優勝した駒澤大は、出雲駅伝、全日本大学駅伝に続いてノーミスだった。区間賞は6区の伊藤蒼唯(1年)のひとつだけだったが、全員が区間5位以内という安定した走りを見せ、駅伝力の強さをまざまざと見せつけた。
総合2位の中央大は、往路の2区と3区で区間賞を獲り、そこで一気に流れが優勝モードになった。吉居大和(3年)・駿恭(1年)兄弟を軸に強化が進められた成果が結果に反映された。一方、3位の青山学院大は"山"の2区間のミスが響いた。出雲、全日本ともにミスで負け、今回は箱根での調整力が問われたが、選手変更の穴を他選手で埋められず、駒澤大の前に出られないままレースを終えた。今季は無冠に終わり、以前のいやらしいほどの勝負強さが影を潜めた感じだ。

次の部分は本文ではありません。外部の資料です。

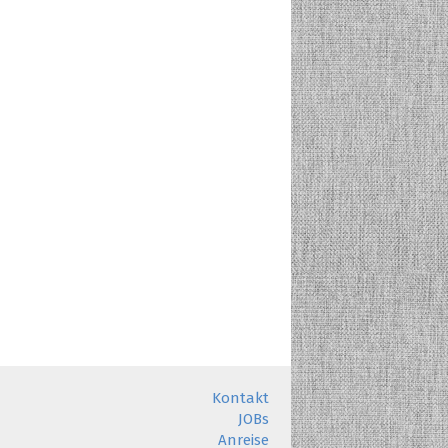
Kontakt
JOBs
Anreise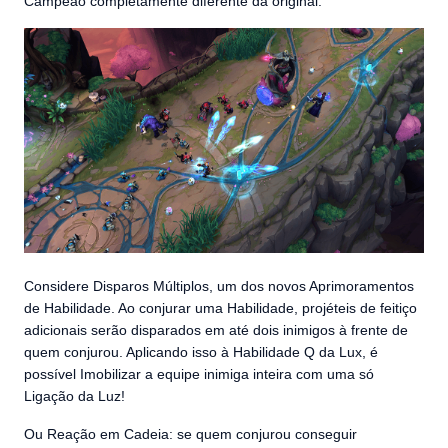
Campeão completamente diferente da original.
Considere Disparos Múltiplos, um dos novos Aprimoramentos
de Habilidade. Ao conjurar uma Habilidade, projéteis de feitiço
adicionais serão disparados em até dois inimigos à frente de
quem conjurou. Aplicando isso à Habilidade Q da Lux, é
possível Imobilizar a equipe inimiga inteira com uma só
Ligação da Luz!
Ou Reação em Cadeia: se quem conjurou conseguir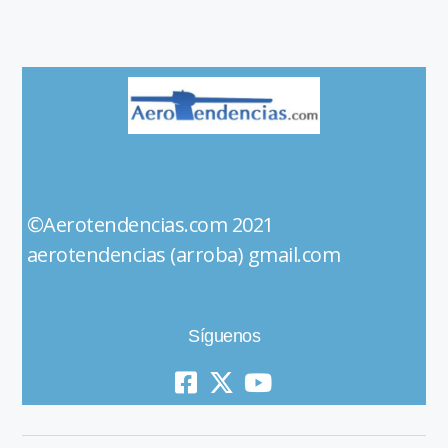
©Aerotendencias.com 2021
aerotendencias (arroba) gmail.com
Síguenos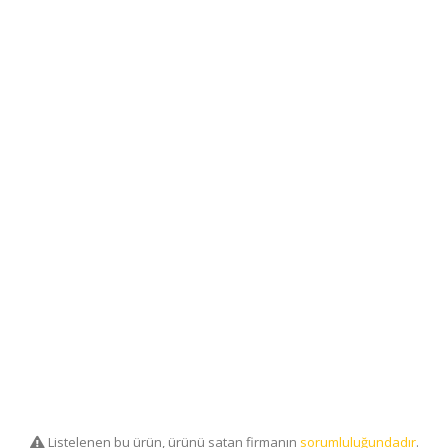
Listelenen bu ürün, ürünü satan firmanın
sorumluluğundadır
.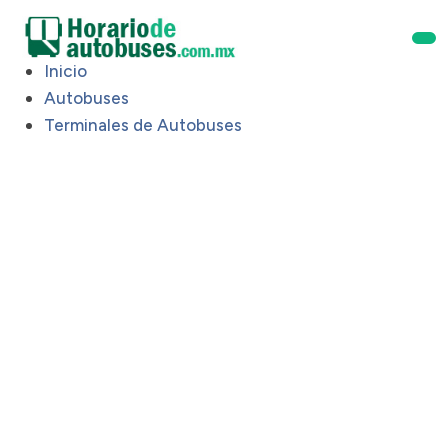
Inicio
Autobuses
Terminales de Autobuses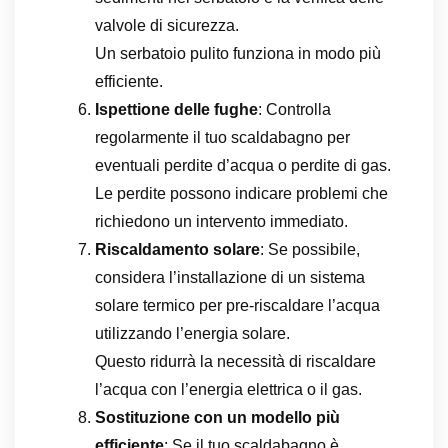
valvole di sicurezza.
Un serbatoio pulito funziona in modo più
efficiente.
Ispettione delle fughe
: Controlla
regolarmente il tuo scaldabagno per
eventuali perdite d’acqua o perdite di gas.
Le perdite possono indicare problemi che
richiedono un intervento immediato.
Riscaldamento solare
: Se possibile,
considera l’installazione di un sistema
solare termico per pre-riscaldare l’acqua
utilizzando l’energia solare.
Questo ridurrà la necessità di riscaldare
l’acqua con l’energia elettrica o il gas.
Sostituzione con un modello più
efficiente
: Se il tuo scaldabagno è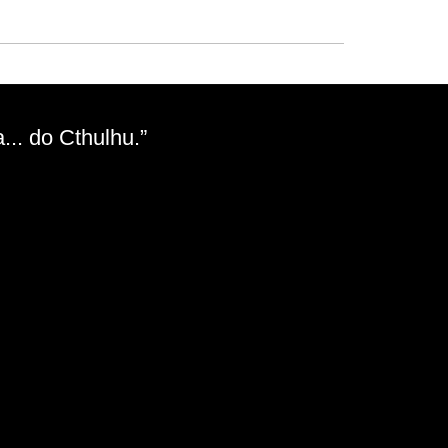
.. do Cthulhu.”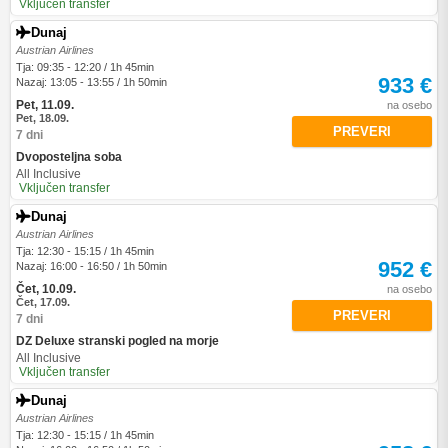
Vključen transfer
Dunaj
Austrian Airlines
Tja: 09:35 - 12:20 / 1h 45min
933 €
Nazaj: 13:05 - 13:55 / 1h 50min
Pet, 11.09.
na osebo
Pet, 18.09.
PREVERI
7 dni
Dvoposteljna soba
All Inclusive
Vključen transfer
Dunaj
Austrian Airlines
Tja: 12:30 - 15:15 / 1h 45min
952 €
Nazaj: 16:00 - 16:50 / 1h 50min
Čet, 10.09.
na osebo
Čet, 17.09.
PREVERI
7 dni
DZ Deluxe stranski pogled na morje
All Inclusive
Vključen transfer
Dunaj
Austrian Airlines
Tja: 12:30 - 15:15 / 1h 45min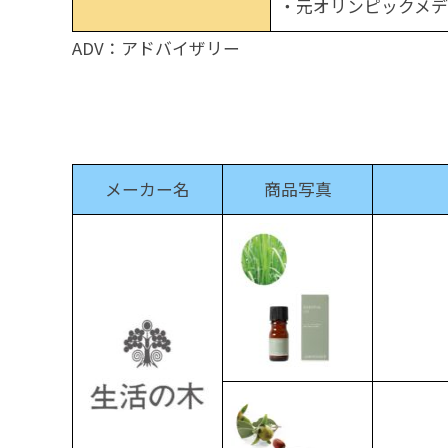
・元オリンピックメデ
ADV：アドバイザリー
メーカー名
商品写真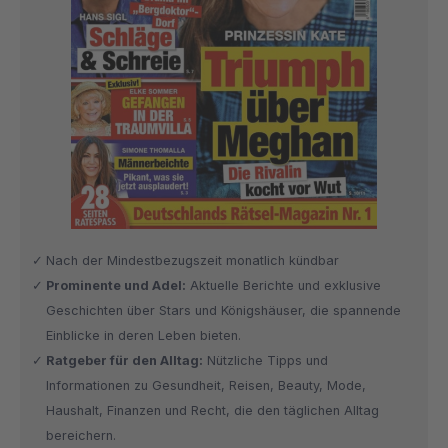
Nach der Mindestbezugszeit monatlich kündbar
Prominente und Adel:
Aktuelle Berichte und exklusive
Geschichten über Stars und Königshäuser, die spannende
Einblicke in deren Leben bieten.
Ratgeber für den Alltag:
Nützliche Tipps und
Informationen zu Gesundheit, Reisen, Beauty, Mode,
Haushalt, Finanzen und Recht, die den täglichen Alltag
bereichern.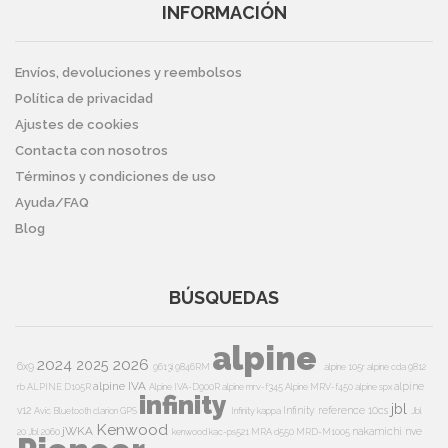
INFORMACIÓN
Envíos, devoluciones y reembolsos
Política de privacidad
Ajustes de cookies
Contacta con nosotros
Términos y condiciones de uso
Ayuda/FAQ
Blog
BÚSQUEDAS
alpine
2024
2026
2025
6x9
9613i
9846RM
alpine 105r
alpine cda 9812
alpine IVA
alpine
rb
ALPINE D105R
Alpine IVA-D900R
alpine mrv-f345
Alpine MRV-f450
alpine spx
infinity
jbl
v12
Infinity reference 10cs
Avic
Bluetooth
clarion
GPS
Infinity kappa
Jbl
Kenwood
jWKA
nakamichi
nve
20
Jbl 2060
kenwood kac-ps521
MRA d550
MRD-M1005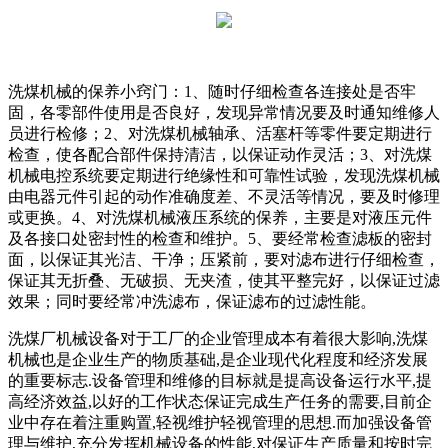
洗煤机械的保养小窍门：1、随时仔细检查各连接处是否牢
固，各零部件使用是否良好，发现异常情况要及时通知维修人
员进行检修；2、对洗煤机械轴承、活塞杆等零件要定期进行
检查，使各配合部件保持清洁，以保证动作灵活；3、对洗煤
机械电控系统要定期进行绝缘性和可靠性试验，发现洗煤机械
由电器元件引起的动作准确度差、不灵活等情况，要及时修理
或更换。4、对洗煤机械液压系统的保养，主要是对液压元件
及各接口处密封性的检查和维护。5、要经常检查滤板的密封
面，以保证其光洁、干净；压紧前，要对滤布进行仔细检查，
保证其无折叠、无破损、无夹渣，使其平整完好，以保证过滤
效果；同时要经常冲洗滤布，保证滤布的过滤性能。
洗煤厂机械设备对于工厂的企业管理成本有着很大影响,洗煤
机械也是企业生产的物质基础,是企业现代化程度和经济发展
的重要标志.设备管理和维修的目标就是提高设备运行水平,提
高经济效益,以好的工作状态保证完成生产任务的需要,目前企
业中存在着注重购置,轻视维护轻视管理的思想.而加强设备管
理与维护,充分发挥机械设备的性能,对保证生产质量和按时完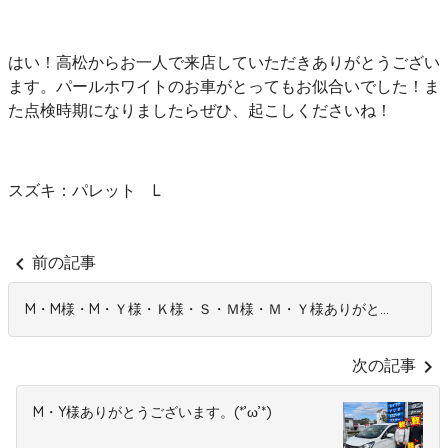
はい！高松からお一人で来店していただきありがとうござい
ます。パールホワイトのお車がとってもお似合いでした！ま
た点検時期になりましたらぜひ、起こしくださいね！
スズキ：パレット L
chevron_left
前の記事
M・M様・M・Ｙ様・Ｋ様・Ｓ・Ｍ様・Ｍ・Ｙ様ありがと...
chevron_right
次の記事
M・Y様ありがとうございます。(*’ω’*)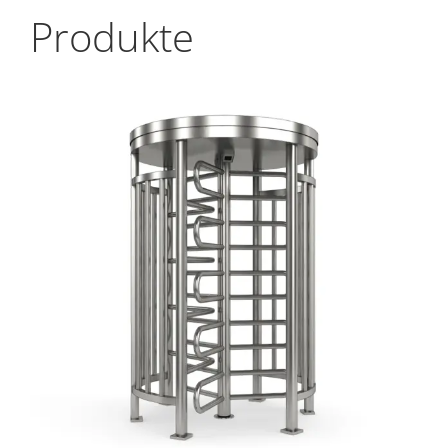
Produkte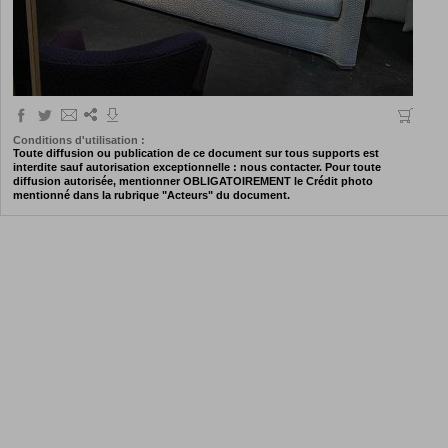
Conditions d'utilisation :
Toute diffusion ou publication de ce document sur tous supports est
interdite sauf autorisation exceptionnelle : nous contacter. Pour toute
diffusion autorisée, mentionner OBLIGATOIREMENT le Crédit photo
mentionné dans la rubrique "Acteurs" du document.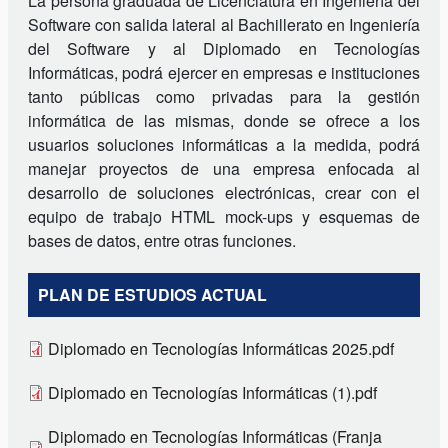
La persona graduada de Licenciatura en Ingeniería del
Software con salida lateral al Bachillerato en Ingeniería
del Software y al Diplomado en Tecnologías
Informáticas, podrá ejercer en empresas e instituciones
tanto públicas como privadas para la gestión
informática de las mismas, donde se ofrece a los
usuarios soluciones informáticas a la medida, podrá
manejar proyectos de una empresa enfocada al
desarrollo de soluciones electrónicas, crear con el
equipo de trabajo HTML mock-ups y esquemas de
bases de datos, entre otras funciones.
PLAN DE ESTUDIOS ACTUAL
Diplomado en Tecnologías Informáticas 2025.pdf
Diplomado en Tecnologías Informáticas (1).pdf
Diplomado en Tecnologías Informáticas (Franja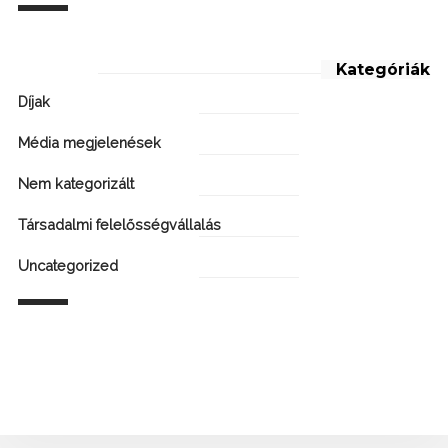
Kategóriák
Díjak
Média megjelenések
Nem kategorizált
Társadalmi felelősségvállalás
Uncategorized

いい意味で予想を裏切ったのは早稲田大だ。1区で出遅れたが、2区以降は3区の井川龍人(4年)らで巻き返して往路を5位で終えた。復路は、順位がややデコボコした駅伝になったが、それでも6区終了時に3位に上がるなど、花田勝彦監督の指導が結果に結びついた。
城西大も5区の山本唯翔(3年)の区間賞で往路を9位で終え、シード確保が見えるなか、復路は我慢の駅伝を続け、9区10区でまとめて9位をキープした。逆の意味で予想を裏切ったのは、東京国際大だ。目立ったのは4区で区間新を出したイェゴン・ヴィンセント(4年)だけで、昨年のような3本柱の丹所健(4年)、山谷昌也(4年)に続く選手の踏ん張りが見えなかった。
10位以内の予想には入れていなかったが、明治大も予想外の結果だった。ここ数年、1区の出遅れが響いて停滞したが、今回は1区の富田峻平(4年)が区間賞を獲り、最高のスタートをきった。その後、7区で杉彩文海(3年)が区間賞を獲って10位のシード圏内まで押し上げたが最後にうっちゃられた。3年連続で同じことの繰り返しになったため、チームに大きな変化が必要な時かもしれない。